I don't know if this helps. I had some fun working out the poles of your expression thus

b = List @@ ft;
den = Denominator[#] & /@ b;
Solve[# == 0, ω] & /@ den

So you have lots of poles at high frequencies and low.

Hope that helps.

Answer 2

f[t_] = .272441 Cos[1519.09 t]^2 + 2.69272 Cos[1519.22 t]^2 + 
   0.383058 Cos[1519.22 t]^2 - 
   0.0419625 Cos[1519.22 t] Cos[1519.22 t] + 
   0.0494935 Cos[1519.22 t]^2 + 
   0.910475 Cos[1519.22 t] Cos[1519.24 t] + 
   0.407475 Cos[1519.22 t] Cos[1519.24 t] + 
   2.42896 Cos[1519.24 t]^2 + 
   0.127629 Cos[1519.22 t] Cos[1519.25 t] - 
   0.0659875 Cos[1519.22 t] Cos[1519.25 t] - 
   0.351161 Cos[1519.24 t] Cos[1519.25 t] + 
   1.05013 Cos[1519.25 t]^2 - 0.5246 Cos[1519.22 t] Cos[1519.25 t] + 
   0.0886742 Cos[1519.22 t] Cos[1519.25 t] + 
   2.17117 Cos[1519.24 t] Cos[1519.25 t] - 
   2.97282 Cos[1519.25 t] Cos[1519.25 t] + 5.7118 Cos[1519.25 t]^2 - 
   1.68453 Cos[1519.22 t] Cos[1519.26 t] - 
   0.181303 Cos[1519.22 t] Cos[1519.26 t] - 
   5.27604 Cos[1519.24 t] Cos[1519.26 t] + 
   0.928094 Cos[1519.25 t] Cos[1519.26 t];

FourierTransform[f[t], t, w]

Is this the result you expect? And it is lightning fast.

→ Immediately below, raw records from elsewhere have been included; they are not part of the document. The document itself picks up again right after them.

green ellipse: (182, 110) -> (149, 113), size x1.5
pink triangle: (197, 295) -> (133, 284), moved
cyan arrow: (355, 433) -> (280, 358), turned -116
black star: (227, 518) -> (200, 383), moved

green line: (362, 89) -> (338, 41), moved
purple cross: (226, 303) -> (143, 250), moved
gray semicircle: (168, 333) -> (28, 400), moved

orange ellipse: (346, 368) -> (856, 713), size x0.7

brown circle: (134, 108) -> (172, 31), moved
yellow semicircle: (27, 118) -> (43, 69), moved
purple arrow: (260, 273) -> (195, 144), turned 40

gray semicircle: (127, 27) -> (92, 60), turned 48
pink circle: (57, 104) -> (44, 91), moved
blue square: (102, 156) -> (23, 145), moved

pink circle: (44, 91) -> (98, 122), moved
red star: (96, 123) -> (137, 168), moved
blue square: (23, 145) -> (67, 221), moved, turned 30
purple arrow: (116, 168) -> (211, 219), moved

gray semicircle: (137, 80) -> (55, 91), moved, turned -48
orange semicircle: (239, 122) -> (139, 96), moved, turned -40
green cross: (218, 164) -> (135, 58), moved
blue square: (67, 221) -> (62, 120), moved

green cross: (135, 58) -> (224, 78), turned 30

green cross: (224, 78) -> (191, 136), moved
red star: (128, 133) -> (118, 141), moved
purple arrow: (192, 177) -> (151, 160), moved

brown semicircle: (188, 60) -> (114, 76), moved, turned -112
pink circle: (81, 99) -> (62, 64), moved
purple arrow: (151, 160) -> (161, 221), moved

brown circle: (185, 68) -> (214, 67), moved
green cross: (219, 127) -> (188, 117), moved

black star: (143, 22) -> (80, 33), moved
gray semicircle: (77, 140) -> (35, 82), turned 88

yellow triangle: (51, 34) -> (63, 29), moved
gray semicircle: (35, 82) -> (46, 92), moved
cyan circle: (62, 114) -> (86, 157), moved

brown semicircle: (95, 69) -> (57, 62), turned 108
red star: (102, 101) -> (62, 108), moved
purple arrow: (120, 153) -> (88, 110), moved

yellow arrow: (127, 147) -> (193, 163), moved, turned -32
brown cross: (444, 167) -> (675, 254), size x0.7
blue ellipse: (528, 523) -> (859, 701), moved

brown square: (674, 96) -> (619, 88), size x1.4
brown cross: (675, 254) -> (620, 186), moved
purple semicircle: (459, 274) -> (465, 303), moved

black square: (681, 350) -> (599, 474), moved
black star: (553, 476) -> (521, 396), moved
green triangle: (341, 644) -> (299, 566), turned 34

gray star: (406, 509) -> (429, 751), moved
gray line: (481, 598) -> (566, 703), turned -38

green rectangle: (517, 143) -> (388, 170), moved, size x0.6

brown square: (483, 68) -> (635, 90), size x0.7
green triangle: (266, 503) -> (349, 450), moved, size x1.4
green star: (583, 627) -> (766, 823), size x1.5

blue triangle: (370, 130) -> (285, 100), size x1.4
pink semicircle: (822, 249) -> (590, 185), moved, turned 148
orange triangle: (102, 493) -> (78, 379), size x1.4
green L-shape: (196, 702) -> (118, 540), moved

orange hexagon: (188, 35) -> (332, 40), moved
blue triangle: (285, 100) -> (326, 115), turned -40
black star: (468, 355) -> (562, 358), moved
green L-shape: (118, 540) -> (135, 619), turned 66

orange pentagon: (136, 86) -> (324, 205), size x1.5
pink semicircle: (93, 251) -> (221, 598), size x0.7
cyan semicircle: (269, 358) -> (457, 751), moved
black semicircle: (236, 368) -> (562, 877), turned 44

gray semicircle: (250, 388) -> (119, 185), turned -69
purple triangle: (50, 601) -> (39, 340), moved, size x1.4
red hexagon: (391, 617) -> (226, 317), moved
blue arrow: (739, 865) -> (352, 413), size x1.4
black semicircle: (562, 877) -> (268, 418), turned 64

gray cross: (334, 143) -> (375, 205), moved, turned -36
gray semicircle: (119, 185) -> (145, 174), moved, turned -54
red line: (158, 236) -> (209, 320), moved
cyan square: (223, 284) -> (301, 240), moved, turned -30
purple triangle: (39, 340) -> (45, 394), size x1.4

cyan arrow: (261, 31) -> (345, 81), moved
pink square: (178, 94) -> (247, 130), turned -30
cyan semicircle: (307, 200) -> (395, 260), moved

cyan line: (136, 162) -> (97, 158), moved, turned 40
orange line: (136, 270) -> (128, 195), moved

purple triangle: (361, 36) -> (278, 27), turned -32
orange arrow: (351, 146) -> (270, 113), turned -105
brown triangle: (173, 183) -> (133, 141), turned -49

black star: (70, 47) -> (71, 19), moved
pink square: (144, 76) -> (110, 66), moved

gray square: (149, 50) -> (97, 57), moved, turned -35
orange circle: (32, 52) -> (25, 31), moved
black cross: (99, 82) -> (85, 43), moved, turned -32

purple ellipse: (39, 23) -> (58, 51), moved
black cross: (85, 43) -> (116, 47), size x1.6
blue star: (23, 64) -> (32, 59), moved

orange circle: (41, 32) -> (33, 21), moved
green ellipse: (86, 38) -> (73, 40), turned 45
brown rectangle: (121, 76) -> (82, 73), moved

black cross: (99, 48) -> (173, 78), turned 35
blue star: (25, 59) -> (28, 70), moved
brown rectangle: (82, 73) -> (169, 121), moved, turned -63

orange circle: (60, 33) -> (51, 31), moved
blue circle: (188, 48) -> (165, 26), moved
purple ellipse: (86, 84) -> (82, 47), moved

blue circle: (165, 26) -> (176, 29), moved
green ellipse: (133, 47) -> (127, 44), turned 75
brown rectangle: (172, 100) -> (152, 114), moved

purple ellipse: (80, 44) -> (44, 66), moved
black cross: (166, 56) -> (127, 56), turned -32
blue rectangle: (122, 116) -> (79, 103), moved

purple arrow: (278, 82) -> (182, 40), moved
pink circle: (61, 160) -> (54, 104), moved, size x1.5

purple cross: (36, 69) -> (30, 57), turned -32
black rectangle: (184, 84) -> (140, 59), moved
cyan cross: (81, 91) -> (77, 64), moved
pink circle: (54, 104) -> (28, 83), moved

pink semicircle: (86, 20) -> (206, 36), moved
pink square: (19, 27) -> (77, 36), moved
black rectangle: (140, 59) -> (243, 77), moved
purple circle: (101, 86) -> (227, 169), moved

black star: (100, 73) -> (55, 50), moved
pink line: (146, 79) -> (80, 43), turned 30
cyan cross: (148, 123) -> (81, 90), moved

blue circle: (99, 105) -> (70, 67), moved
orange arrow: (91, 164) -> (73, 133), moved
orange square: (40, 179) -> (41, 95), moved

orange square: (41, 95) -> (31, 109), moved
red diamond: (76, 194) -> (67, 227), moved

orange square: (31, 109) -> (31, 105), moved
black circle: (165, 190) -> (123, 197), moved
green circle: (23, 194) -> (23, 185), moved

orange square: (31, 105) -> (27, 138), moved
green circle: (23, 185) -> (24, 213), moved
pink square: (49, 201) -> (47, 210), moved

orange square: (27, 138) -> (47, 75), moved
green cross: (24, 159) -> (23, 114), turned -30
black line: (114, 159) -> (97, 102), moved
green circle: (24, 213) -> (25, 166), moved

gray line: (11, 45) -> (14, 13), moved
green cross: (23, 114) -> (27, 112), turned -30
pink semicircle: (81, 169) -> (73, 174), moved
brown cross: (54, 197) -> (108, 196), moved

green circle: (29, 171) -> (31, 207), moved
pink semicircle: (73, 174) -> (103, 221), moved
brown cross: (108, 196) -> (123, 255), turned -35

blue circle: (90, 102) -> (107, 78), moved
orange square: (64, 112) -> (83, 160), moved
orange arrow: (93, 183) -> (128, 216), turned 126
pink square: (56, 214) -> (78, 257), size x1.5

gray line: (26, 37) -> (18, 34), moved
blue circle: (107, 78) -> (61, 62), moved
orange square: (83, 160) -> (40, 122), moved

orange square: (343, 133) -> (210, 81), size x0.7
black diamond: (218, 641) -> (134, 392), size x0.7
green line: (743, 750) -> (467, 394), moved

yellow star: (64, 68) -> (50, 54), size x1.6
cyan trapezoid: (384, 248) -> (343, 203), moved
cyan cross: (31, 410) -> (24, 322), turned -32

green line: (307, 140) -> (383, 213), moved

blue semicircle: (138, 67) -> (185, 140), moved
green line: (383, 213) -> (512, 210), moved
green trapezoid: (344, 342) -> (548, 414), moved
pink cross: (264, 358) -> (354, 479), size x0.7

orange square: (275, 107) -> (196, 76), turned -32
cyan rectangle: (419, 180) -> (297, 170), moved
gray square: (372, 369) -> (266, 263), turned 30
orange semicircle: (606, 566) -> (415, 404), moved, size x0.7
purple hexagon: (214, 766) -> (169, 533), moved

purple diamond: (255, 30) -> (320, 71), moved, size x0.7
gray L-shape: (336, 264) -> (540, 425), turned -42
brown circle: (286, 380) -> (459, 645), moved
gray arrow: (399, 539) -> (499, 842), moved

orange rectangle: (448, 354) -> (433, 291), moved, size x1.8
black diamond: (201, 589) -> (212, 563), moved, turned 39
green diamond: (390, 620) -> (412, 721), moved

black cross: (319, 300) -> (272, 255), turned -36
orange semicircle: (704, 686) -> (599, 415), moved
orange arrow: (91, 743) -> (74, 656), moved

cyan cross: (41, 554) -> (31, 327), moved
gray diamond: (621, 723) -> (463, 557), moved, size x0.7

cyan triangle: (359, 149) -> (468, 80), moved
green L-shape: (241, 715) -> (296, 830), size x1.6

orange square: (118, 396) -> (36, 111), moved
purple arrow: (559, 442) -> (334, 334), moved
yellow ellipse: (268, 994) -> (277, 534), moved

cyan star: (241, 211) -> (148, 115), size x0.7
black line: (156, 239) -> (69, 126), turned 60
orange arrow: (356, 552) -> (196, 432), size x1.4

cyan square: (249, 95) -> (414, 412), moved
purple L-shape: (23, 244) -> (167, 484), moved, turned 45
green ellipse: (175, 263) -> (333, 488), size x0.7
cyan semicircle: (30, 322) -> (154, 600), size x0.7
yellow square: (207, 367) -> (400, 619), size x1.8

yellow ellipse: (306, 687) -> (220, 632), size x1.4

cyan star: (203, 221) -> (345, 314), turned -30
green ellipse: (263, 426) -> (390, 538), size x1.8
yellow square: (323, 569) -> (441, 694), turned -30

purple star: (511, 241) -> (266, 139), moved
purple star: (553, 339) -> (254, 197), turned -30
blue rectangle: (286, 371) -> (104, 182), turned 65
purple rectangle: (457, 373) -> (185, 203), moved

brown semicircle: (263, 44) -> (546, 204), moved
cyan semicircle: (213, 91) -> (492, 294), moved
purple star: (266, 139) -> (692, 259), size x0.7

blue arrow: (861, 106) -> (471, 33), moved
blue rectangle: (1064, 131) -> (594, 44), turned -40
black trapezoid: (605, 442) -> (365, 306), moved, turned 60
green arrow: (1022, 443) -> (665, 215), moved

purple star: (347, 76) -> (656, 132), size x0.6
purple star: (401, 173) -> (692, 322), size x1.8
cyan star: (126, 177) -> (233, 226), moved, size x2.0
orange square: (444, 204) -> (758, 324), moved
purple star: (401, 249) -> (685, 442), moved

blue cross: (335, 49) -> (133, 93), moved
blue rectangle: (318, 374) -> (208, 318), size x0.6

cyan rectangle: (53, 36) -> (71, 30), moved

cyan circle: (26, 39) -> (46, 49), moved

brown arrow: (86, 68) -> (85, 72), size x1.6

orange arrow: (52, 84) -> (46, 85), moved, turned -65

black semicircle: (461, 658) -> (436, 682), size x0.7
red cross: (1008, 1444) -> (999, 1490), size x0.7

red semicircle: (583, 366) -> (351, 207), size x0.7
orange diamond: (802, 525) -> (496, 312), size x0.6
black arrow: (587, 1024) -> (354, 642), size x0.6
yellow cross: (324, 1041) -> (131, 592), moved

However, you do not actually need a Fourier Transform. Every Cos term will give 2 Delta functions and every Cos^2 term 3 Delta Functions and Cos Cos 4 Delta FunctionsE.g.:

FourierTransform[ Cos[a  t], t, w]
FourierTransform[Cos[a  t]^2, t, w]
FourierTransform[Cos[a  t] Cos[b t], t, w]

Therefore, as the Fourier Transform is linear, you can get the result by replacing

Note, due to numerical accuracy with machine numbers, you do not get exactly the same result as from Fourier Transform. For this you would need to use accurate numbers.